------ Entries shown

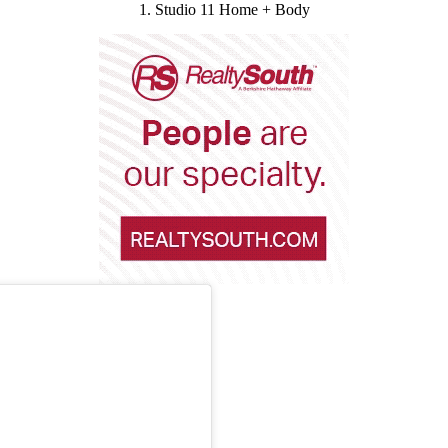
1. Studio 11 Home + Body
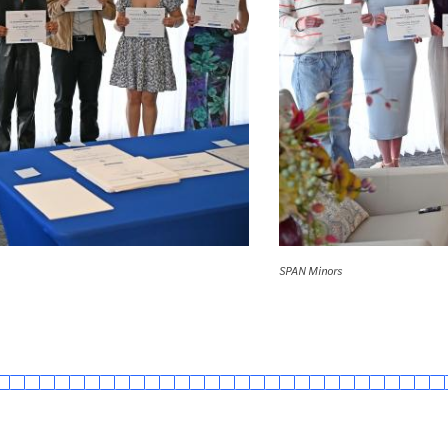
SPAN Minors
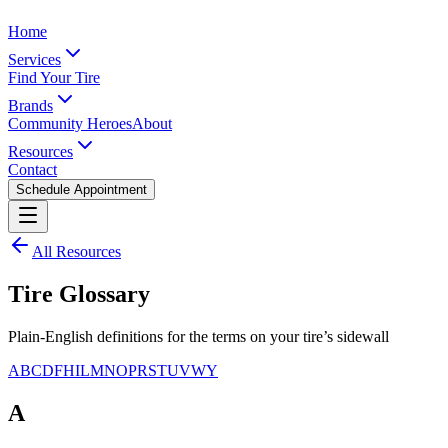
Home
Services
Find Your Tire
Brands
Community Heroes
About
Resources
Contact
Schedule Appointment
All Resources
Tire Glossary
Plain-English definitions for the terms on your tire’s sidewall
A
B
C
D
F
H
I
L
M
N
O
P
R
S
T
U
V
W
Y
A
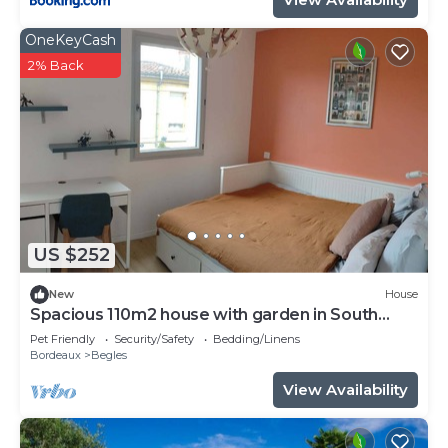
OneKeyCash
2% Back
US $252
New
House
Spacious 110m2 house with garden in South
Bordeaux
Pet Friendly
Security/Safety
Bedding/Linens
Bordeaux
Begles
View Availability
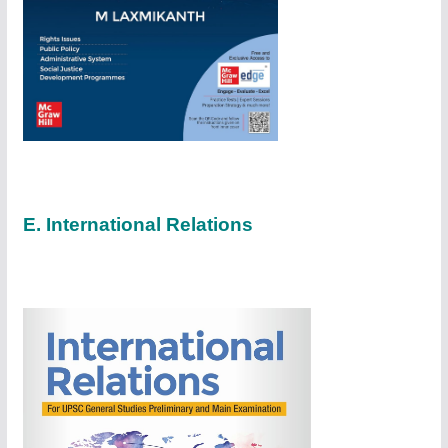
E. International Relations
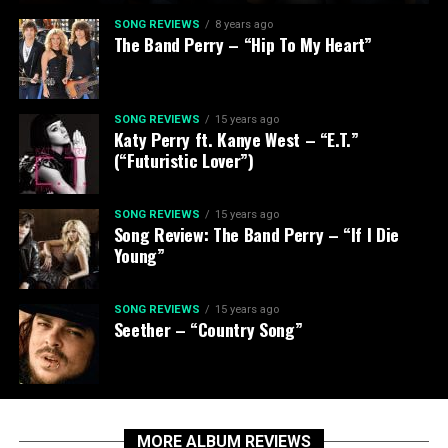
SONG REVIEWS
8 years ago
The Band Perry – “Hip To My Heart”
SONG REVIEWS
15 years ago
Katy Perry ft. Kanye West – “E.T.”
(“Futuristic Lover”)
SONG REVIEWS
15 years ago
Song Review: The Band Perry – “If I Die
Young”
SONG REVIEWS
15 years ago
Seether – “Country Song”
MORE ALBUM REVIEWS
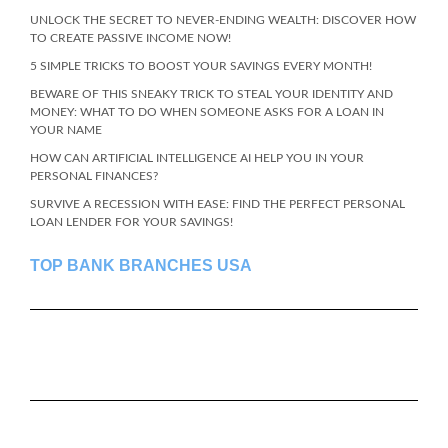
UNLOCK THE SECRET TO NEVER-ENDING WEALTH: DISCOVER HOW
TO CREATE PASSIVE INCOME NOW!
5 SIMPLE TRICKS TO BOOST YOUR SAVINGS EVERY MONTH!
BEWARE OF THIS SNEAKY TRICK TO STEAL YOUR IDENTITY AND
MONEY: WHAT TO DO WHEN SOMEONE ASKS FOR A LOAN IN
YOUR NAME
HOW CAN ARTIFICIAL INTELLIGENCE AI HELP YOU IN YOUR
PERSONAL FINANCES?
SURVIVE A RECESSION WITH EASE: FIND THE PERFECT PERSONAL
LOAN LENDER FOR YOUR SAVINGS!
TOP BANK BRANCHES USA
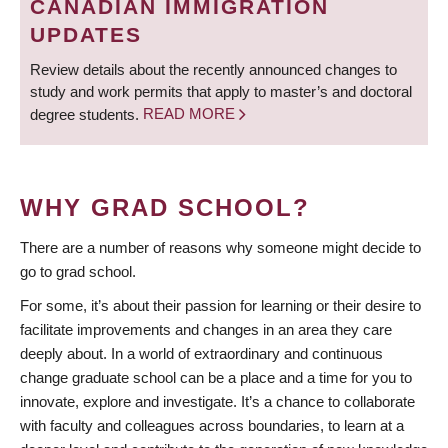
CANADIAN IMMIGRATION
UPDATES
Review details about the recently announced changes to
study and work permits that apply to master’s and doctoral
degree students.
READ MORE
WHY GRAD SCHOOL?
There are a number of reasons why someone might decide to
go to grad school.
For some, it’s about their passion for learning or their desire to
facilitate improvements and changes in an area they care
deeply about. In a world of extraordinary and continuous
change graduate school can be a place and a time for you to
innovate, explore and investigate. It’s a chance to collaborate
with faculty and colleagues across boundaries, to learn at a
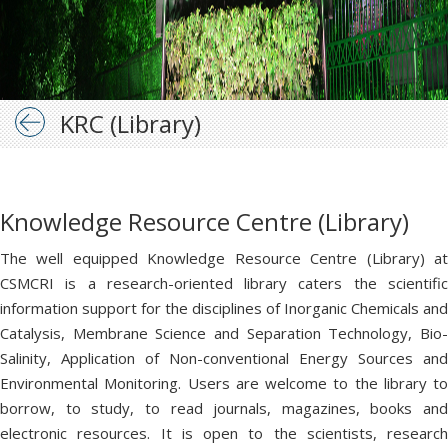
KRC (Library)
Knowledge Resource Centre (Library)
The well equipped Knowledge Resource Centre (Library) at
CSMCRI is a research-oriented library caters the scientific
information support for the disciplines of Inorganic Chemicals and
Catalysis, Membrane Science and Separation Technology, Bio-
Salinity, Application of Non-conventional Energy Sources and
Environmental Monitoring. Users are welcome to the library to
borrow, to study, to read journals, magazines, books and
electronic resources. It is open to the scientists, research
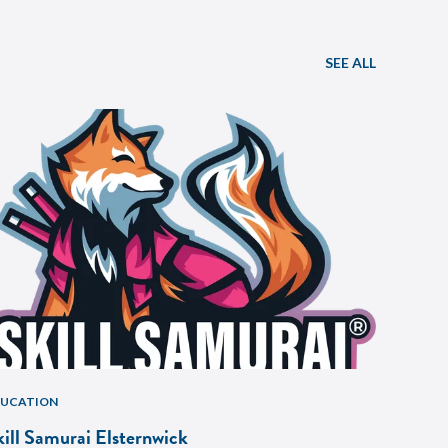
SEE ALL
DUCATION
kill Samurai Elsternwick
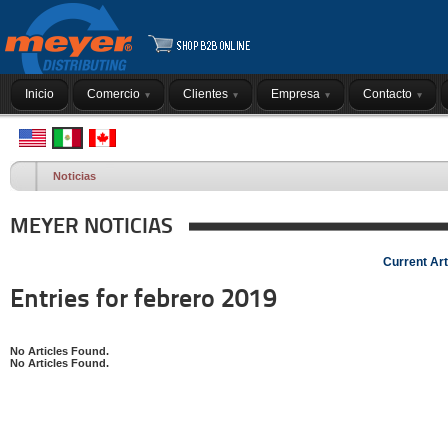
Inicio
Comercio
Clientes
Empresa
Contacto
Noticias
MEYER NOTICIAS
Current Art
Entries for febrero 2019
No Articles Found.
No Articles Found.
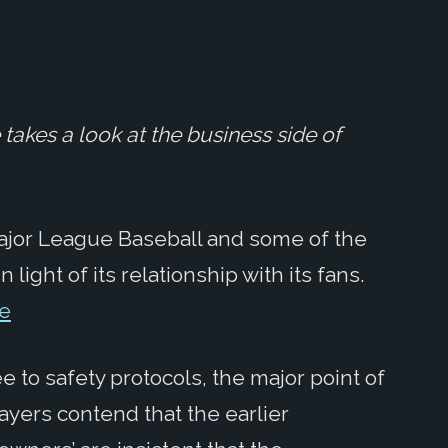
takes a look at the business side of
 Major League Baseball and some of the
 light of its relationship with its fans.
re
 to safety protocols, the major point of
ayers contend that the earlier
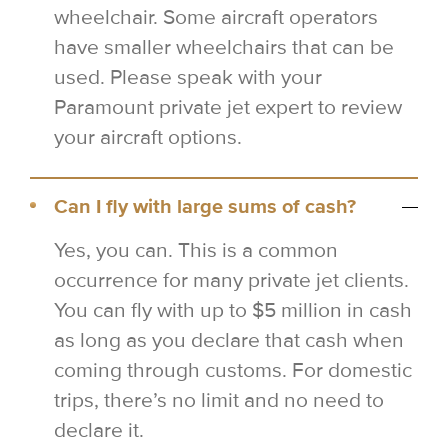
wheelchair. Some aircraft operators
have smaller wheelchairs that can be
used. Please speak with your
Paramount private jet expert to review
your aircraft options.
Can I fly with large sums of cash?
Yes, you can. This is a common
occurrence for many private jet clients.
You can fly with up to $5 million in cash
as long as you declare that cash when
coming through customs. For domestic
trips, there’s no limit and no need to
declare it.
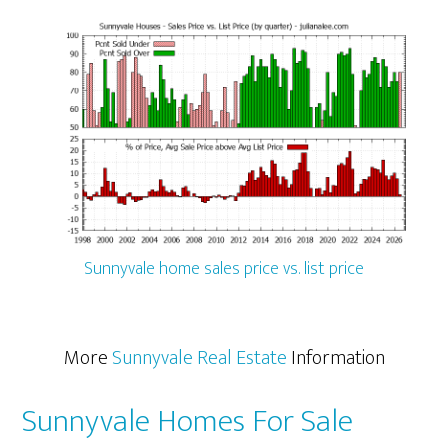
Sunnyvale home sales price vs. list price
More
Sunnyvale Real Estate
Information
Sunnyvale Homes For Sale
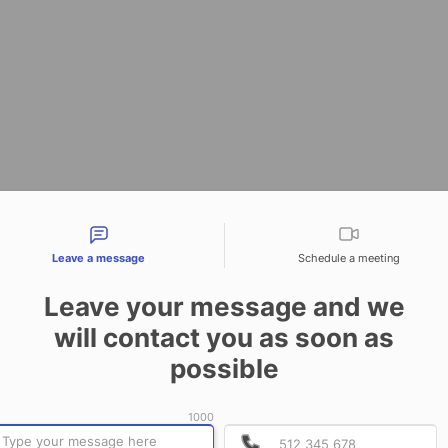
tact types
Leave a message
Schedule a meeting
Leave your message and we
will contact you as soon as
possible
1000
P
P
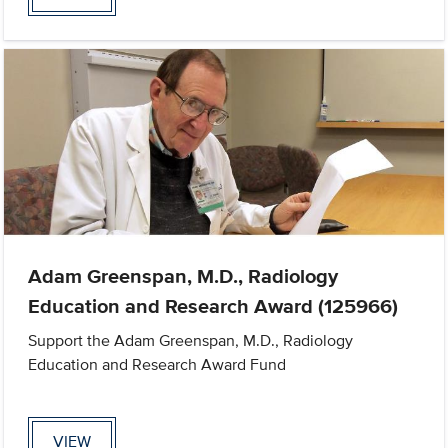
Adam Greenspan, M.D., Radiology
Education and Research Award (125966)
Support the Adam Greenspan, M.D., Radiology
Education and Research Award Fund
VIEW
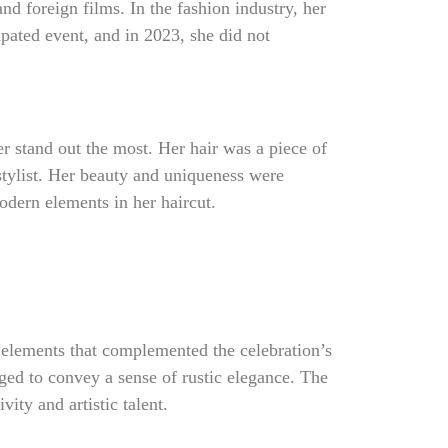
d foreign films. In the fashion industry, her
ipated event, and in 2023, she did not
r stand out the most. Her hair was a piece of
tylist. Her beauty and uniqueness were
odern elements in her haircut.
 elements that complemented the celebration’s
ged to convey a sense of rustic elegance. The
vity and artistic talent.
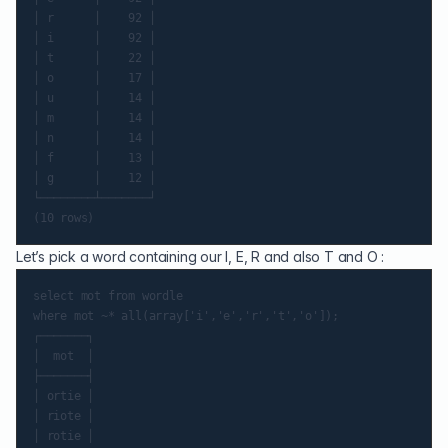
│ r      │    92 │

│ i      │    92 │

│ t      │    22 │

│ o      │    17 │

│ u      │    14 │

│ m      │    14 │

│ n      │    14 │

│ f      │    13 │

│ g      │    12 │

└────────┴───────┘

Let’s pick a word containing our I, E, R and also T and O :
select mot from wordle

where mot ~* all(array['i','e','r','t','o']);

┌───────┐

│  mot  │

├───────┤

│ ortie │

│ riote │

│ rotie │
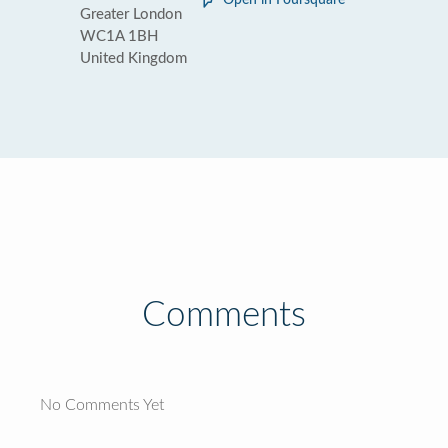
Open in Foursquare
Greater London
WC1A 1BH
United Kingdom
Comments
No Comments Yet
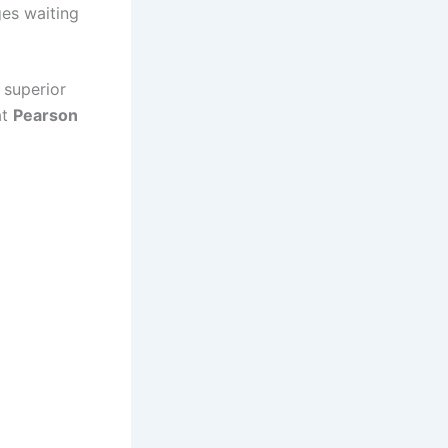
ges waiting
a superior
at
Pearson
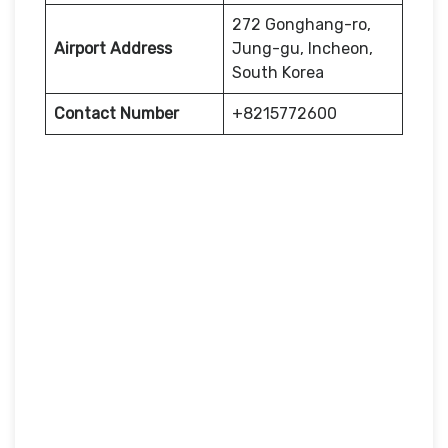
272 Gonghang-ro,
Airport Address
Jung-gu, Incheon,
South Korea
Contact Number
+8215772600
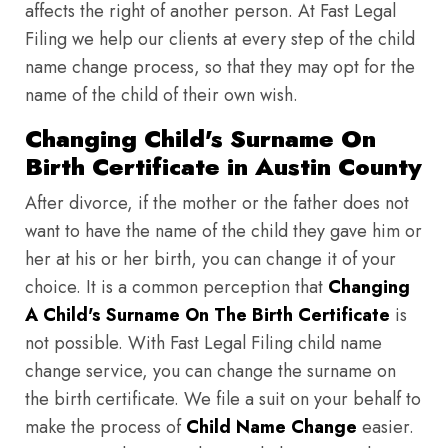
affects the right of another person. At Fast Legal
Filing we help our clients at every step of the child
name change process, so that they may opt for the
name of the child of their own wish.
Changing Child's Surname On
Birth Certificate in Austin County
After divorce, if the mother or the father does not
want to have the name of the child they gave him or
her at his or her birth, you can change it of your
choice. It is a common perception that
Changing
A Child's Surname On The Birth Certificate
is
not possible. With Fast Legal Filing child name
change service, you can change the surname on
the birth certificate. We file a suit on your behalf to
make the process of
Child Name Change
easier.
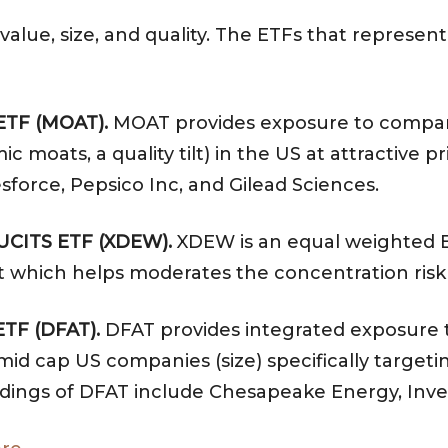
 value, size, and quality. The ETFs that represen
ETF (MOAT).
MOAT provides exposure to compani
oats, a quality tilt) in the US at attractive pri
sforce, Pepsico Inc, and Gilead Sciences.
 UCITS ETF (XDEW).
XDEW is an equal weighted E
ilt which helps moderates the concentration risk
ETF (DFAT).
DFAT provides integrated exposure to
id cap US companies (size) specifically targeting
holdings of DFAT include Chesapeake Energy, Inve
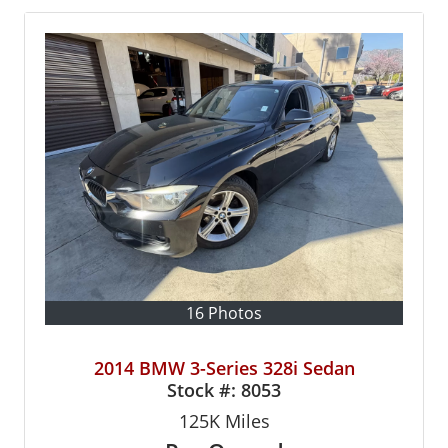
16 Photos
2014 BMW 3-Series 328i Sedan
Stock #:
8053
125K
Miles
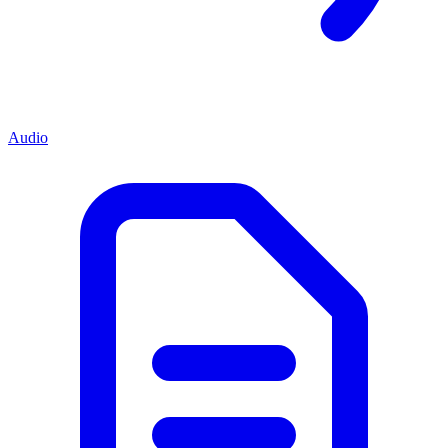
Audio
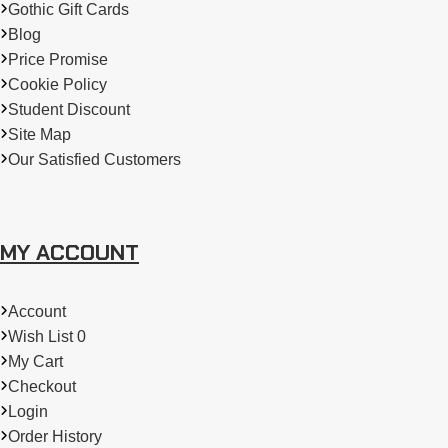
Gothic Gift Cards
Blog
Price Promise
Cookie Policy
Student Discount
Site Map
Our Satisfied Customers
MY ACCOUNT
Account
Wish List 0
My Cart
Checkout
Login
Order History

------------

* Task requirements *
Without any pictures, retype the records above exactly.

* Written reply *
1. Studio 11 Home + Body
SPAN Minors
Home
Services
Find Your Tire
Brands
Community Heroes
About
Resources
Contact
Schedule Appointment
All Resources
Tire Glossary
Plain-English definitions for the terms on your tire’s sidewall
A
B
C
D
F
H
I
L
M
N
O
P
R
S
T
U
V
W
Y
A
OneKeyCash
2% Back
US $252
New
House
Spacious 110m2 house with garden in South
Bordeaux
Pet Friendly
Security/Safety
Bedding/Linens
Bordeaux
Begles
View Availability
E. International Relations
SONG REVIEWS
8 years ago
The Band Perry – “Hip To My Heart”
SONG REVIEWS
15 years ago
Katy Perry ft. Kanye West – “E.T.”
(“Futuristic Lover”)
SONG REVIEWS
15 years ago
Song Review: The Band Perry – “If I Die
Young”
SONG REVIEWS
15 years ago
Seether – “Country Song”
MORE ALBUM REVIEWS
UNLOCK THE SECRET TO NEVER-ENDING WEALTH: DISCOVER HOW
TO CREATE PASSIVE INCOME NOW!
5 SIMPLE TRICKS TO BOOST YOUR SAVINGS EVERY MONTH!
BEWARE OF THIS SNEAKY TRICK TO STEAL YOUR IDENTITY AND
MONEY: WHAT TO DO WHEN SOMEONE ASKS FOR A LOAN IN
YOUR NAME
HOW CAN ARTIFICIAL INTELLIGENCE AI HELP YOU IN YOUR
PERSONAL FINANCES?
SURVIVE A RECESSION WITH EASE: FIND THE PERFECT PERSONAL
LOAN LENDER FOR YOUR SAVINGS!
TOP BANK BRANCHES USA
CANADIAN IMMIGRATION
UPDATES
Review details about the recently announced changes to
study and work permits that apply to master’s and doctoral
degree students.
READ MORE
WHY GRAD SCHOOL?
There are a number of reasons why someone might decide to
go to grad school.
For some, it’s about their passion for learning or their desire to
facilitate improvements and changes in an area they care
deeply about. In a world of extraordinary and continuous
change graduate school can be a place and a time for you to
innovate, explore and investigate. It’s a chance to collaborate
with faculty and colleagues across boundaries, to learn at a
KRC (Library)
Knowledge Resource Centre (Library)
The well equipped Knowledge Resource Centre (Library) at
CSMCRI is a research-oriented library caters the scientific
information support for the disciplines of Inorganic Chemicals and
Catalysis, Membrane Science and Separation Technology, Bio-
Salinity, Application of Non-conventional Energy Sources and
Environmental Monitoring. Users are welcome to the library to
borrow, to study, to read journals, magazines, books and
electronic resources. It is open to the scientists, research
SEE ALL
DUCATION
kill Samurai Elsternwick
Inicio
Comercio
Clientes
Empresa
Contacto
Noticias
MEYER NOTICIAS
Current Art
Entries for febrero 2019
No Articles Found.
No Articles Found.
takes a look at the business side of
 Major League Baseball and some of the
 light of its relationship with its fans.
re
 to safety protocols, the major point of
ayers contend that the earlier
wheelchair. Some aircraft operators
have smaller wheelchairs that can be
used. Please speak with your
Paramount private jet expert to review
your aircraft options.
Can I fly with large sums of cash?
Yes, you can. This is a common
occurrence for many private jet clients.
You can fly with up to $5 million in cash
as long as you declare that cash when
coming through customs. For domestic
trips, there’s no limit and no need to
declare it.
Sunnyvale home sales price vs. list price
More
Sunnyvale Real Estate
Information
Sunnyvale Homes For Sale
tact types
Leave a message
Schedule a meeting
Leave your message and we
will contact you as soon as
possible
1000
P
P
Adam Greenspan, M.D., Radiology
Education and Research Award (125966)
Support the Adam Greenspan, M.D., Radiology
Education and Research Award Fund
VIEW
d foreign films. In the fashion industry, her
ipated event, and in 2023, she did not
r stand out the most. Her hair was a piece of
tylist. Her beauty and uniqueness were
odern elements in her haircut.
 elements that complemented the celebration’s
ged to convey a sense of rustic elegance. The
vity and artistic talent.
│ r      │    92 │

│ i      │    92 │

│ t      │    22 │

│ o      │    17 │

│ u      │    14 │

│ m      │    14 │

│ n      │    14 │

│ f      │    13 │

│ g      │    12 │

└────────┴───────┘

Let’s pick a word containing our I, E, R and also T and O :
select mot from wordle

where mot ~* all(array['i','e','r','t','o']);

┌───────┐

│  mot  │

├───────┤

│ ortie │

│ riote │

│ rotie │
Open in Foursquare
Greater London
WC1A 1BH
United Kingdom
Comments
No Comments Yet
ges waiting
a superior
at
Pearson
272 Gonghang-ro,
Airport Address
Jung-gu, Incheon,
South Korea
Contact Number
+8215772600
affects the right of another person. At Fast Legal
Filing we help our clients at every step of the child
name change process, so that they may opt for the
name of the child of their own wish.
Changing Child's Surname On
Birth Certificate in Austin County
After divorce, if the mother or the father does not
want to have the name of the child they gave him or
her at his or her birth, you can change it of your
choice. It is a common perception that
Changing
A Child's Surname On The Birth Certificate
is
not possible. With Fast Legal Filing child name
change service, you can change the surname on
the birth certificate. We file a suit on your behalf to
make the process of
Child Name Change
easier.
 value, size, and quality. The ETFs that represen
ETF (MOAT).
MOAT provides exposure to compani
oats, a quality tilt) in the US at attractive pri
sforce, Pepsico Inc, and Gilead Sciences.
 UCITS ETF (XDEW).
XDEW is an equal weighted E
ilt which helps moderates the concentration risk
ETF (DFAT).
DFAT provides integrated exposure to
id cap US companies (size) specifically targeting
holdings of DFAT include Chesapeake Energy, Inve
16 Photos
2014 BMW 3-Series 328i Sedan
Stock #:
8053
125K
Miles
Audio
Gothic Gift Cards
Blog
Price Promise
Cookie Policy
Student Discount
Site Map
Our Satisfied Customers
MY ACCOUNT
Account
Wish List 0
My Cart
Checkout
Login
Order History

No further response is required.